## Problem to solve
What follows is a listing. Write it all out exactly.

## Supplied material
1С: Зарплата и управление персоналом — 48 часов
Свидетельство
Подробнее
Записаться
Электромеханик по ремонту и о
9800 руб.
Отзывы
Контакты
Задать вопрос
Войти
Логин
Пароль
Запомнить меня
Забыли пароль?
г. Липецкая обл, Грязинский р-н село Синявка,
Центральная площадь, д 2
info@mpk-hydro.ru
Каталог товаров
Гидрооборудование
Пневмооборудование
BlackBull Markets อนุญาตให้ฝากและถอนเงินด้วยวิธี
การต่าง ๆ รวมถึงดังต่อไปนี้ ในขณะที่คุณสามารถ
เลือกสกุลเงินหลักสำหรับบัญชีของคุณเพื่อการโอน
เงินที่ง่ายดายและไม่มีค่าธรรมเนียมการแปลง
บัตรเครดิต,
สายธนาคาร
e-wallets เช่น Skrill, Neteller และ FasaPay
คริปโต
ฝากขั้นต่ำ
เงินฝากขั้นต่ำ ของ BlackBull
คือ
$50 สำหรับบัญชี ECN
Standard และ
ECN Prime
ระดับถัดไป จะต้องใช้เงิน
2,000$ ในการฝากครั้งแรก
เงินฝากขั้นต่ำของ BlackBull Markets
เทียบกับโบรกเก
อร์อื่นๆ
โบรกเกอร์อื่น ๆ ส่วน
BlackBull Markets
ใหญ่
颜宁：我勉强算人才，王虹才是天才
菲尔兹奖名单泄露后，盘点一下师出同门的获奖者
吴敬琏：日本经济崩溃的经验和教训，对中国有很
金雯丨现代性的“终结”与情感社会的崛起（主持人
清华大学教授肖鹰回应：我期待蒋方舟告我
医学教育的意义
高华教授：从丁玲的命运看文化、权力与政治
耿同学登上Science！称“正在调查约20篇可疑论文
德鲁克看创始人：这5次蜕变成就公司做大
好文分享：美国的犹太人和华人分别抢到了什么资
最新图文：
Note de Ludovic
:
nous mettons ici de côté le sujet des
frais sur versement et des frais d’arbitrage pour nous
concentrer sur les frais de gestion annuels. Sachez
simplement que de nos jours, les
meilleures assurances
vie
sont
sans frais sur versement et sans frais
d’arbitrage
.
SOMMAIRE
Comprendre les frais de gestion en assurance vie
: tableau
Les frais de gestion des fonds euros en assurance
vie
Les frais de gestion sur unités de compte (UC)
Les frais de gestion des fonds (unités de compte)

## Result of the exercise
1С: Зарплата и управление персоналом — 48 часов
Свидетельство
Подробнее
Записаться
Электромеханик по ремонту и о
9800 руб.
Отзывы
Контакты
Задать вопрос
Войти
Логин
Пароль
Запомнить меня
Забыли пароль?
г. Липецкая обл, Грязинский р-н село Синявка,
Центральная площадь, д 2
info@mpk-hydro.ru
Каталог товаров
Гидрооборудование
Пневмооборудование
BlackBull Markets อนุญาตให้ฝากและถอนเงินด้วยวิธี
การต่าง ๆ รวมถึงดังต่อไปนี้ ในขณะที่คุณสามารถ
เลือกสกุลเงินหลักสำหรับบัญชีของคุณเพื่อการโอน
เงินที่ง่ายดายและไม่มีค่าธรรมเนียมการแปลง
บัตรเครดิต,
สายธนาคาร
e-wallets เช่น Skrill, Neteller และ FasaPay
คริปโต
ฝากขั้นต่ำ
เงินฝากขั้นต่ำ ของ BlackBull
คือ
$50 สำหรับบัญชี ECN
Standard และ
ECN Prime
ระดับถัดไป จะต้องใช้เงิน
2,000$ ในการฝากครั้งแรก
เงินฝากขั้นต่ำของ BlackBull Markets
เทียบกับโบรกเก
อร์อื่นๆ
โบรกเกอร์อื่น ๆ ส่วน
BlackBull Markets
ใหญ่
颜宁：我勉强算人才，王虹才是天才
菲尔兹奖名单泄露后，盘点一下师出同门的获奖者
吴敬琏：日本经济崩溃的经验和教训，对中国有很
金雯丨现代性的“终结”与情感社会的崛起（主持人
清华大学教授肖鹰回应：我期待蒋方舟告我
医学教育的意义
高华教授：从丁玲的命运看文化、权力与政治
耿同学登上Science！称“正在调查约20篇可疑论文
德鲁克看创始人：这5次蜕变成就公司做大
好文分享：美国的犹太人和华人分别抢到了什么资
最新图文：
Note de Ludovic
:
nous mettons ici de côté le sujet des
frais sur versement et des frais d’arbitrage pour nous
concentrer sur les frais de gestion annuels. Sachez
simplement que de nos jours, les
meilleures assurances
vie
sont
sans frais sur versement et sans frais
d’arbitrage
.
SOMMAIRE
Comprendre les frais de gestion en assurance vie
: tableau
Les frais de gestion des fonds euros en assurance
vie
Les frais de gestion sur unités de compte (UC)
Les frais de gestion des fonds (unités de compte)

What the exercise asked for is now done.